■ DIRECTIONS FOR THIS TASK
Pull every line with "pobjednici" from the entries below.

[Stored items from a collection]
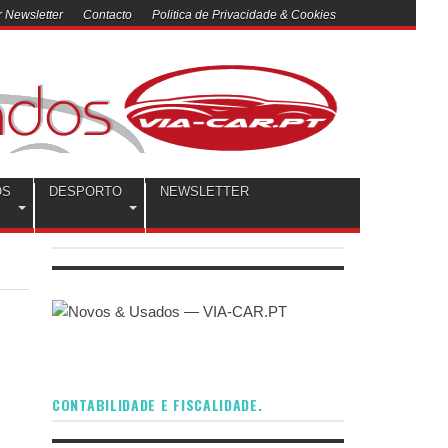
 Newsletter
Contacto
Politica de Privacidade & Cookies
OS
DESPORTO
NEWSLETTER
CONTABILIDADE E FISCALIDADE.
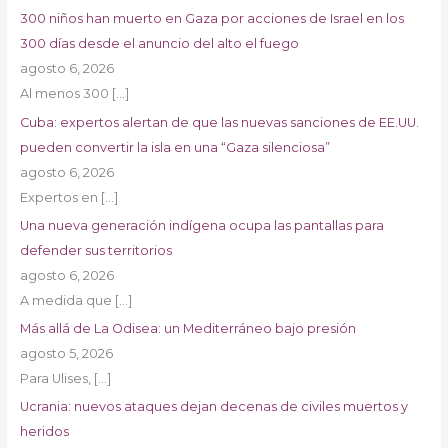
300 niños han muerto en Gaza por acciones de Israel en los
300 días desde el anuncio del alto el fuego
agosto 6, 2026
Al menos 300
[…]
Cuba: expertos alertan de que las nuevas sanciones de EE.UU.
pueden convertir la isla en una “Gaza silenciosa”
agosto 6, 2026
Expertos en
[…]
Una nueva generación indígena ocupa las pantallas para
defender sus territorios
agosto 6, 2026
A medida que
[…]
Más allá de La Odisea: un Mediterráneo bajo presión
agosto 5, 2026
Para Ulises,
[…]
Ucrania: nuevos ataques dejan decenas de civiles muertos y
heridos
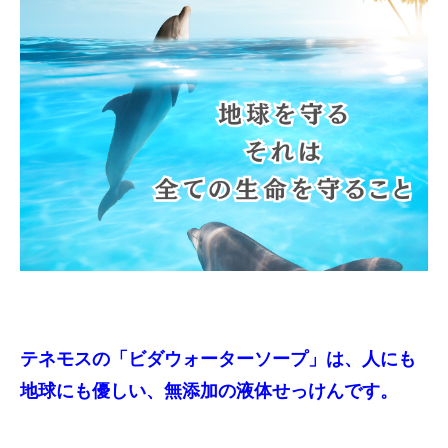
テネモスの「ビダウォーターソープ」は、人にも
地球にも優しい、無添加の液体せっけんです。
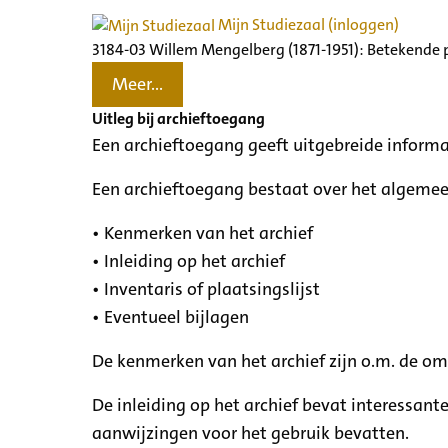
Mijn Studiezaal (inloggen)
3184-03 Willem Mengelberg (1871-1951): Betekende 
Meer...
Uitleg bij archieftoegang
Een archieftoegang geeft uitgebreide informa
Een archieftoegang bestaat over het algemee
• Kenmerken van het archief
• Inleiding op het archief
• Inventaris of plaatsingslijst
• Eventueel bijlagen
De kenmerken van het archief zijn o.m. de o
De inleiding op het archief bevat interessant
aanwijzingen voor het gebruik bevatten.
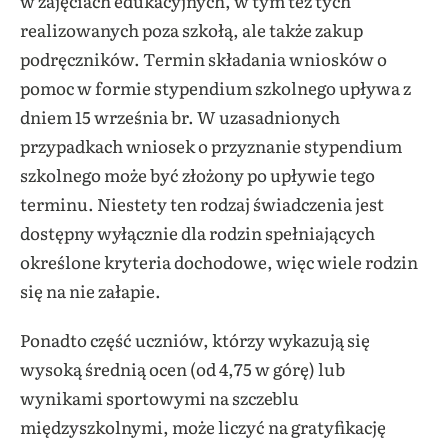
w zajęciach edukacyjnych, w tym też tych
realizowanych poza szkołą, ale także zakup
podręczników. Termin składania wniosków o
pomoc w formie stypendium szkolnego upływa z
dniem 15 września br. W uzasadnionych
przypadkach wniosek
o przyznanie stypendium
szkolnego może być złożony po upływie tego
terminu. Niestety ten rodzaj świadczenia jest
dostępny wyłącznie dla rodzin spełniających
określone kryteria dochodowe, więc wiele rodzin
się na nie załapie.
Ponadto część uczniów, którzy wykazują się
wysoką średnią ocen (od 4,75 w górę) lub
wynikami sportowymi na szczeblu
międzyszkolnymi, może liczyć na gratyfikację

...

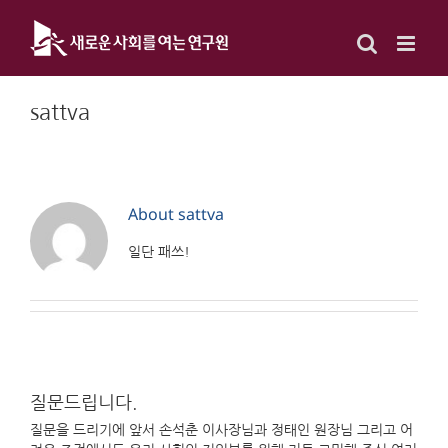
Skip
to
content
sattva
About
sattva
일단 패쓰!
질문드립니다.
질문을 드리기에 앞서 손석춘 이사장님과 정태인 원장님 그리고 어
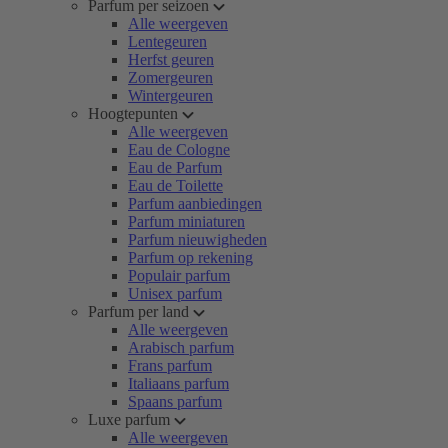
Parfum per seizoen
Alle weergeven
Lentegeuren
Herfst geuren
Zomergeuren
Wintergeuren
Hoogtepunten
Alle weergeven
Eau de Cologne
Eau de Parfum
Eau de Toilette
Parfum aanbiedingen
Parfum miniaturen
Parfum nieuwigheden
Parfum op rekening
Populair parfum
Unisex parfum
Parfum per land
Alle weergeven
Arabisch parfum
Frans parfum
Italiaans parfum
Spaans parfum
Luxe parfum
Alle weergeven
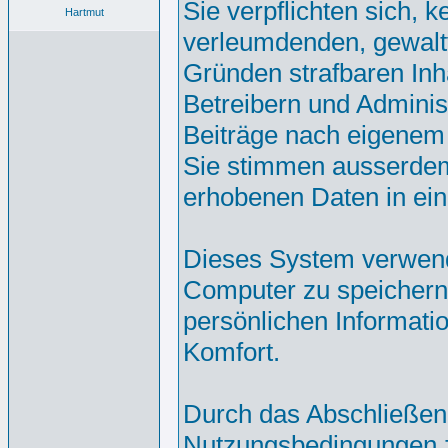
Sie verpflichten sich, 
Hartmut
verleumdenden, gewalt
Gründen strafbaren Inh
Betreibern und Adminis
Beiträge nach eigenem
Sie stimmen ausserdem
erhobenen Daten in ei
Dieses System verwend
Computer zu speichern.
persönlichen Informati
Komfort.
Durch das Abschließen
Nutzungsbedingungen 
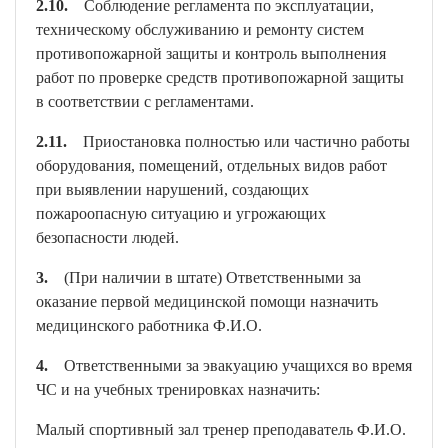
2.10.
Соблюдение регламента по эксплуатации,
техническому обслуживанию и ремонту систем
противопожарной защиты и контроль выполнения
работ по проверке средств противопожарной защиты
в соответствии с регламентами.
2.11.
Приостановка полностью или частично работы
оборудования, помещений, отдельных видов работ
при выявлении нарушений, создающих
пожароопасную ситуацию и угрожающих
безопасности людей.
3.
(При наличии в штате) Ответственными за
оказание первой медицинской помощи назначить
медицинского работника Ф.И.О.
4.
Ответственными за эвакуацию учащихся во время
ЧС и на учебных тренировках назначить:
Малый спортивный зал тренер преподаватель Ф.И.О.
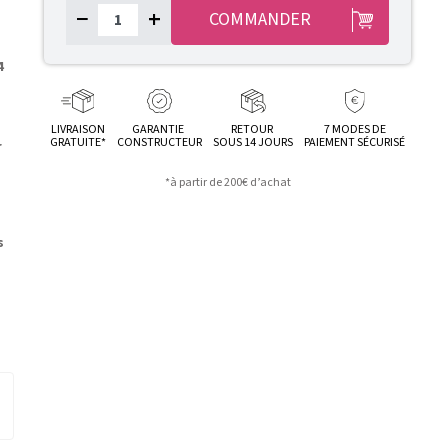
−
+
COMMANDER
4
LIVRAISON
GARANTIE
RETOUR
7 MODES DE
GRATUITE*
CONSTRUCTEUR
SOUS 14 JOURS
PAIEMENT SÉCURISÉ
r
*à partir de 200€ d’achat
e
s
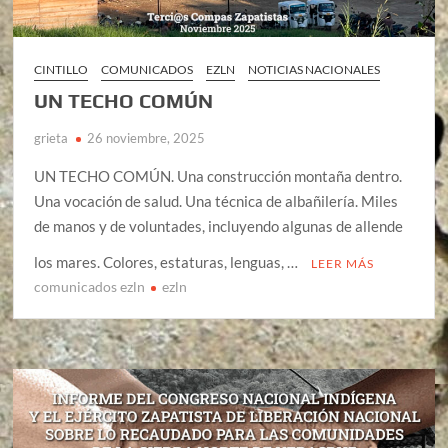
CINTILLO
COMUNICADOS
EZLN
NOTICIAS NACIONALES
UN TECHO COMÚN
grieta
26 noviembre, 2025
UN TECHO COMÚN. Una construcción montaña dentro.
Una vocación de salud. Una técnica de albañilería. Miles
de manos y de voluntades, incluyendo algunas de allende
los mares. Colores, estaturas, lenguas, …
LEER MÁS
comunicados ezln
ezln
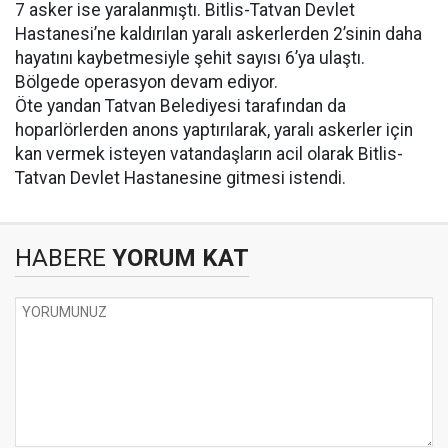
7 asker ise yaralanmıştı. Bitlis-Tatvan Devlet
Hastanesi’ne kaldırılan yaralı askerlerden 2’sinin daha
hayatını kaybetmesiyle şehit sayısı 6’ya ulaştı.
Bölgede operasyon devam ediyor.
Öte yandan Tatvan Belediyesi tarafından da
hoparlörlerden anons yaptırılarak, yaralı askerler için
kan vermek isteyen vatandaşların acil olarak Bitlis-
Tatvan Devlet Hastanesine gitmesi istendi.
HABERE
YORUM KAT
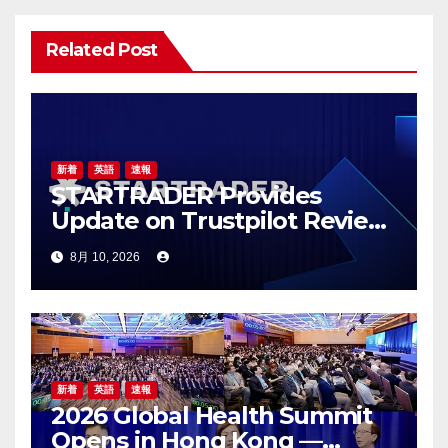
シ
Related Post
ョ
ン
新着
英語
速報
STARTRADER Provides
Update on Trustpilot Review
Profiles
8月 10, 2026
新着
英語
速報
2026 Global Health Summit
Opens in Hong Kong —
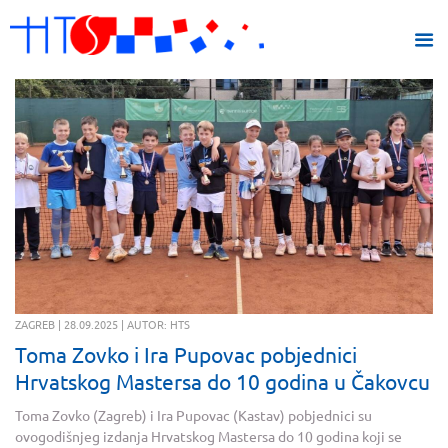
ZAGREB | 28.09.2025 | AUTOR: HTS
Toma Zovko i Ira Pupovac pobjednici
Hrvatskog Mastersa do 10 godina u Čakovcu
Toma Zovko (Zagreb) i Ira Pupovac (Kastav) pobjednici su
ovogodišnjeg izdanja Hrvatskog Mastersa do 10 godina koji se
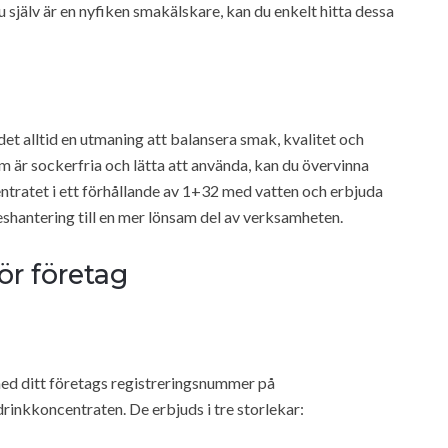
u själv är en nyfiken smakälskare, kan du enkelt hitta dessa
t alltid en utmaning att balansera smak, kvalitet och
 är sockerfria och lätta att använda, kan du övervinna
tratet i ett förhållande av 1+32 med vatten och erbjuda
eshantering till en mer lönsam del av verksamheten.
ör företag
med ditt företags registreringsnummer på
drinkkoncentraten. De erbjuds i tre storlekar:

...

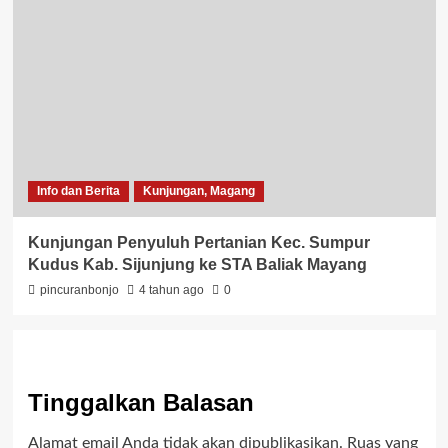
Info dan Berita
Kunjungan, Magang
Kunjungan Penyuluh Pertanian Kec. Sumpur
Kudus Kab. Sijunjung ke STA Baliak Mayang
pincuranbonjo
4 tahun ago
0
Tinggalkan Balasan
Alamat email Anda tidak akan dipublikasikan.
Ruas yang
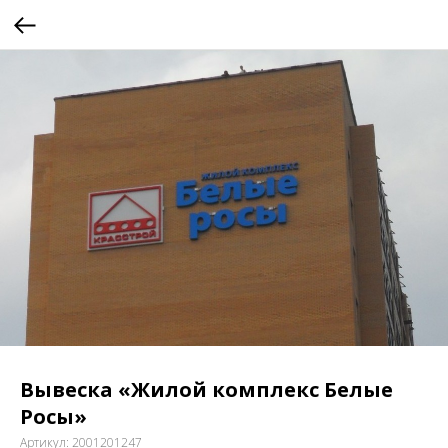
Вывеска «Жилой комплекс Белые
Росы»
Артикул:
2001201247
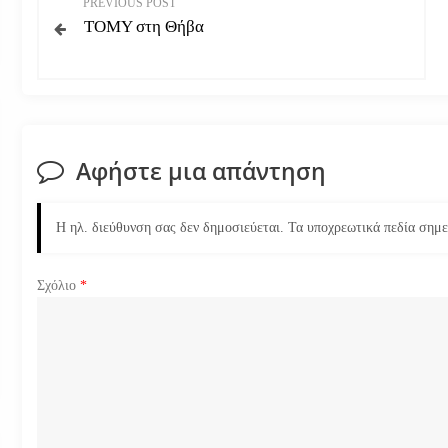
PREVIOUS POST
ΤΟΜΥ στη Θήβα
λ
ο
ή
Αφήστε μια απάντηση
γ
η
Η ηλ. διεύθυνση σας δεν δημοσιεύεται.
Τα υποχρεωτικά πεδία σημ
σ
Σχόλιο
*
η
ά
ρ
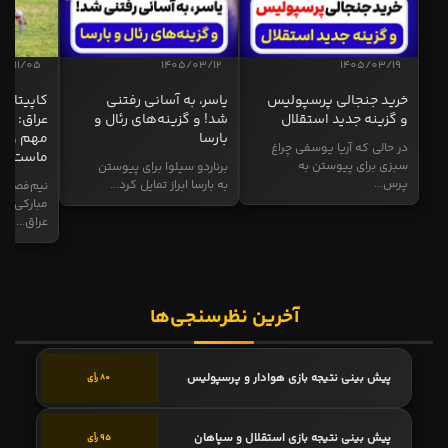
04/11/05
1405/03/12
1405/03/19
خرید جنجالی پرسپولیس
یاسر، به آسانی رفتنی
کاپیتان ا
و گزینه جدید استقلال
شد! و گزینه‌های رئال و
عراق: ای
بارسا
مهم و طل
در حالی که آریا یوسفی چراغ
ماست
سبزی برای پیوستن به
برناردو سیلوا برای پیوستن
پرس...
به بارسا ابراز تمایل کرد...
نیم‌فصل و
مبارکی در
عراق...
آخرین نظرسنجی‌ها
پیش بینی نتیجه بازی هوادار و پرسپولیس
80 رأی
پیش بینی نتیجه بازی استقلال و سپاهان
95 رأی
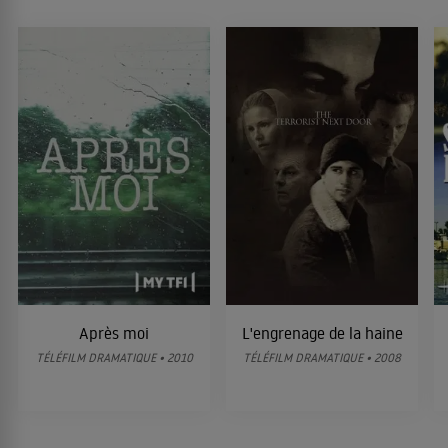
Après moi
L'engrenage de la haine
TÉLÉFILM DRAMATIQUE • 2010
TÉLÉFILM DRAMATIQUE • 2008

■ SOLUTION TO THIS PROBLEM
Toma Zovko i Ira Pupovac pobjednici
Toma Zovko (Zagreb) i Ira Pupovac (Kastav) pobjednici su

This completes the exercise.